EXERCISE DIRECTIONS » Please write out only the lines from the line with "ESSAYS SOLD HERE!" to the line with "y morning while", inclusive, exactly as they stand below, without the pictures.

----- PROVIDED DATA -----

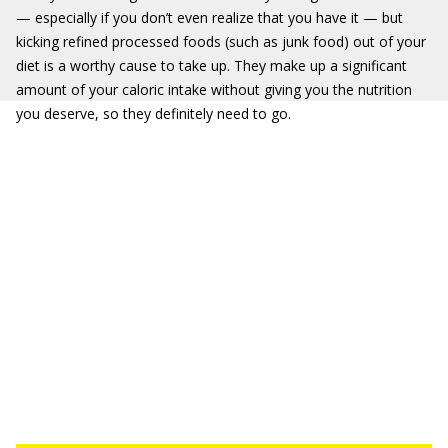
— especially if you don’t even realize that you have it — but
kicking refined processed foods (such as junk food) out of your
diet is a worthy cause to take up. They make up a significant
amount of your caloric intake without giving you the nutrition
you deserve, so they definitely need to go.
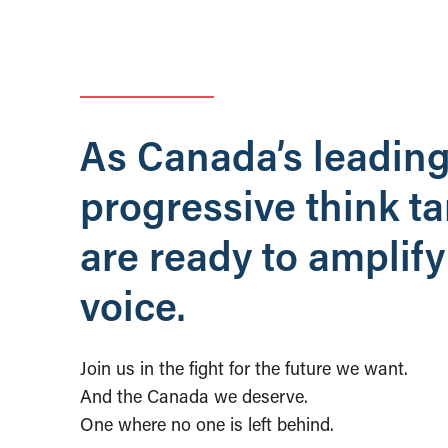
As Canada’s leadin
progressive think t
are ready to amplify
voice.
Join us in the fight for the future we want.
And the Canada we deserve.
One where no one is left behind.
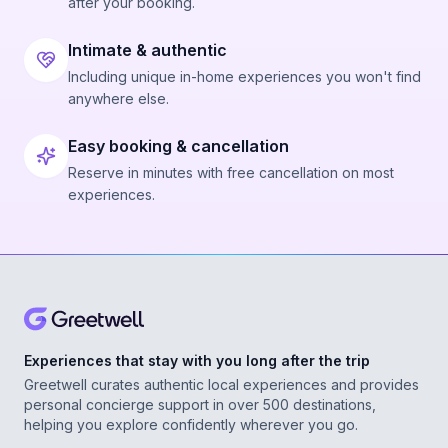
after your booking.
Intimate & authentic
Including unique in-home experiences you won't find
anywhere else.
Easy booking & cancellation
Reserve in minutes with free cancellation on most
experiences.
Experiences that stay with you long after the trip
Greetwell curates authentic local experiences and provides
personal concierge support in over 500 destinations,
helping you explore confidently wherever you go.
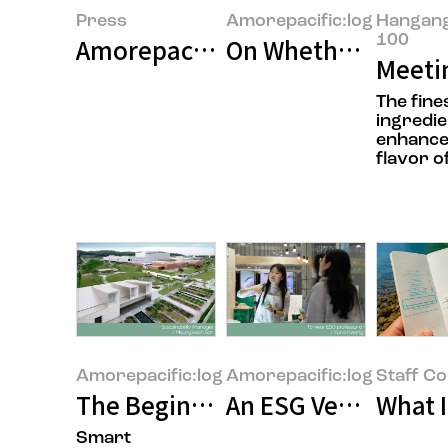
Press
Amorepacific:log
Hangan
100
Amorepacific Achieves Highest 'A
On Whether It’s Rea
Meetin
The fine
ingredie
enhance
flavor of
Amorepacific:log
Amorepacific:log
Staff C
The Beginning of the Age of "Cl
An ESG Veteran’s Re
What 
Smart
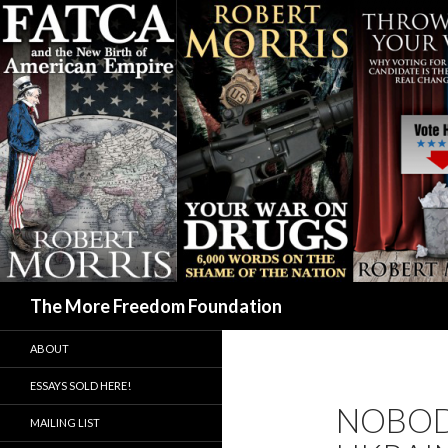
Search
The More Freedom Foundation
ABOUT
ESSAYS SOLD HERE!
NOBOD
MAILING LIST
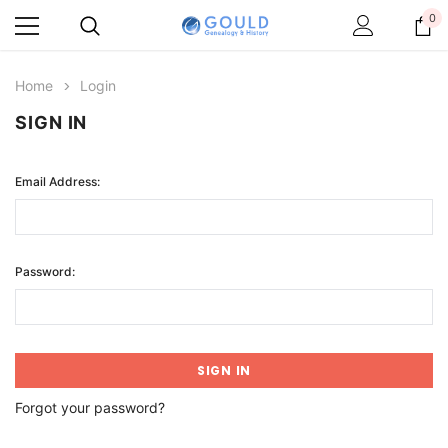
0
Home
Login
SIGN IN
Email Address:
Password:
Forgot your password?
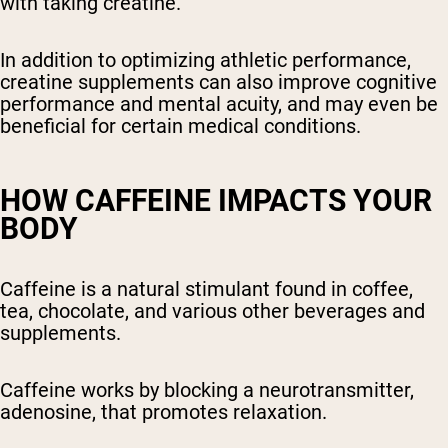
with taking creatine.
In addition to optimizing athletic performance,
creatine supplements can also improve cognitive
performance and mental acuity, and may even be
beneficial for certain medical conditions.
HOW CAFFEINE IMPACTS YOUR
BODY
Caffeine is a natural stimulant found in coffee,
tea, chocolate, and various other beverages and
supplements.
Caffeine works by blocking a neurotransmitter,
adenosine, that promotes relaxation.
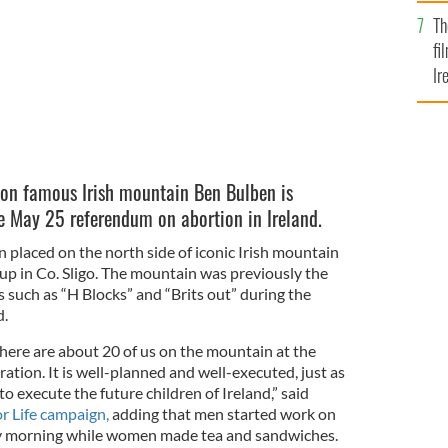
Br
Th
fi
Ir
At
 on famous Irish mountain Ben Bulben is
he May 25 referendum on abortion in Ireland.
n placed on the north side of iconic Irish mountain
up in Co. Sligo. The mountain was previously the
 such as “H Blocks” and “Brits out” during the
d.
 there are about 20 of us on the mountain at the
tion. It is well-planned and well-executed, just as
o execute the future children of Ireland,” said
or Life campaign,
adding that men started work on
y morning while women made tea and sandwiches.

-----
----- PROVIDED DATA -----

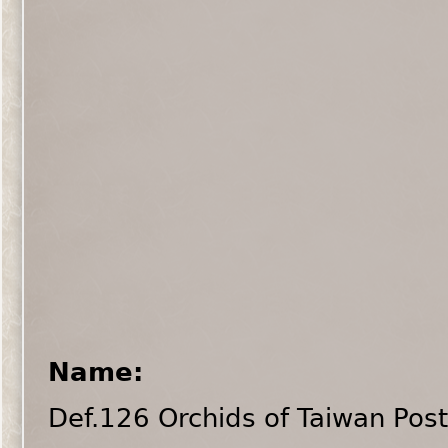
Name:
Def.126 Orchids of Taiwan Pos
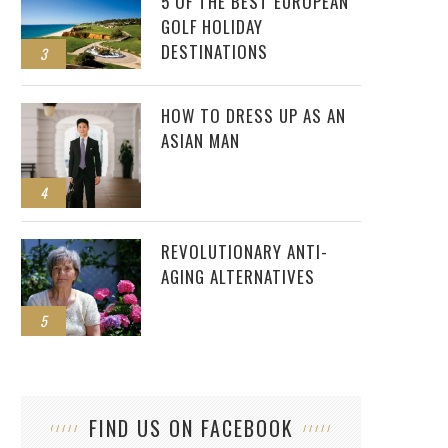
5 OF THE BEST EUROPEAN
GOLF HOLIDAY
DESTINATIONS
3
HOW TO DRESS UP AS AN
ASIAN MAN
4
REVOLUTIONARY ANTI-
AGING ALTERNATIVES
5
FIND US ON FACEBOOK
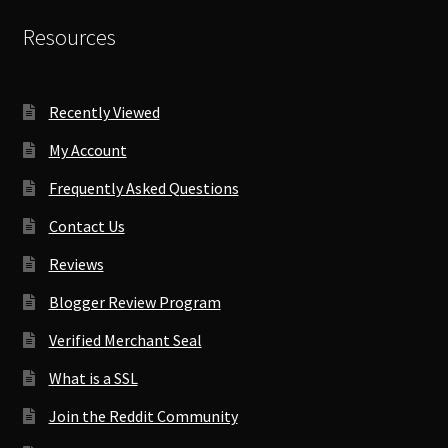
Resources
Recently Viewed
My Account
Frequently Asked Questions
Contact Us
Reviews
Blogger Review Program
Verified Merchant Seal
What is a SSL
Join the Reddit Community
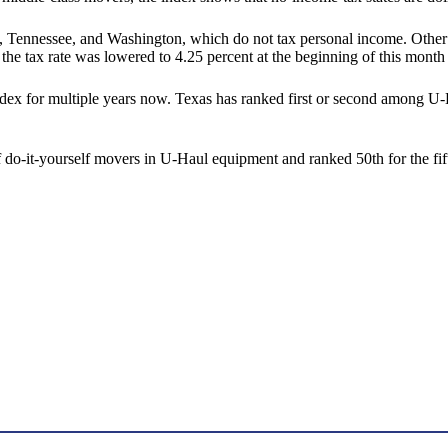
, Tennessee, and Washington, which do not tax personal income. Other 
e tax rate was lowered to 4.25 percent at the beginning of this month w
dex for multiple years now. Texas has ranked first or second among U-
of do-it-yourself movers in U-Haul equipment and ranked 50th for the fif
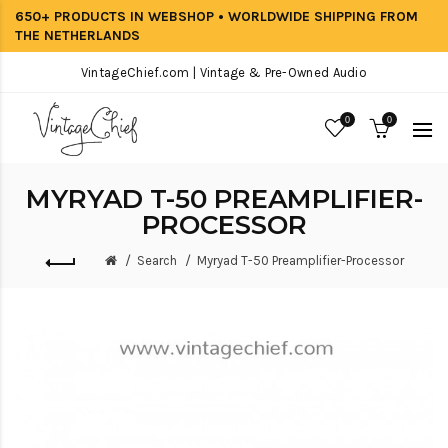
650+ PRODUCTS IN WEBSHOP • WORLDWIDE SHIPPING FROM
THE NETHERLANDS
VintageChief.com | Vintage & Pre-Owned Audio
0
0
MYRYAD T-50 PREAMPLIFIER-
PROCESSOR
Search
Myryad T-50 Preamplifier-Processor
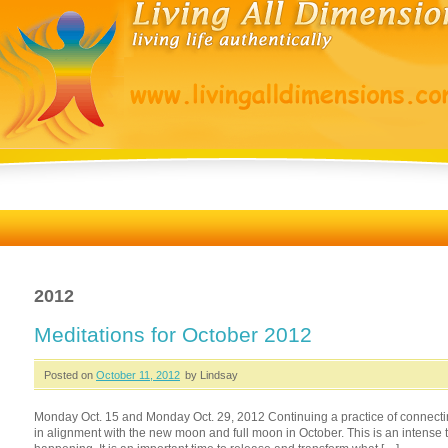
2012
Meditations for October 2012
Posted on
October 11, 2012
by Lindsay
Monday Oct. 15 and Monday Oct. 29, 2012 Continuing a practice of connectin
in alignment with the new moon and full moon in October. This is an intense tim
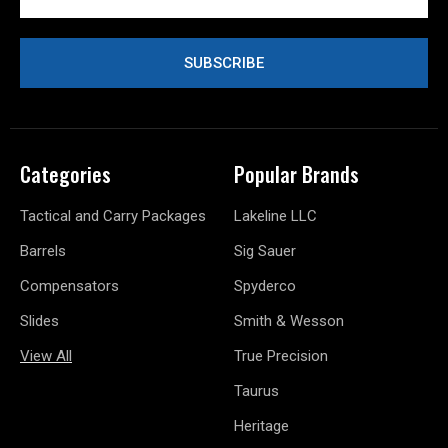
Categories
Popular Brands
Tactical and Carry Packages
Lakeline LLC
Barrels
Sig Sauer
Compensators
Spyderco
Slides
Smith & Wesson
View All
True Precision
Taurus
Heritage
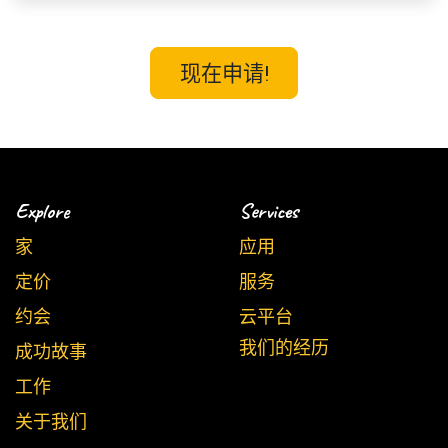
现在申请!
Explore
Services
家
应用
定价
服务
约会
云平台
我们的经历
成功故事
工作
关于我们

-----

OUTPUT »
ESSAYS SOLD HERE!
NOBOD
MAILING LIST
0
Home
Login
SIGN IN
Email Address:
Password:
Forgot your password?
with taking creatine.
In addition to optimizing athletic performance,
creatine supplements can also improve cognitive
performance and mental acuity, and may even be
beneficial for certain medical conditions.
HOW CAFFEINE IMPACTS YOUR
BODY
Caffeine is a natural stimulant found in coffee,
tea, chocolate, and various other beverages and
supplements.
Caffeine works by blocking a neurotransmitter,
adenosine, that promotes relaxation.
Br
Th
fi
Ir
At
 on famous Irish mountain Ben Bulben is
he May 25 referendum on abortion in Ireland.
n placed on the north side of iconic Irish mountain
up in Co. Sligo. The mountain was previously the
 such as “H Blocks” and “Brits out” during the
d.
 there are about 20 of us on the mountain at the
tion. It is well-planned and well-executed, just as
o execute the future children of Ireland,” said
or Life campaign,
adding that men started work on
y morning while women made tea and sandwiches.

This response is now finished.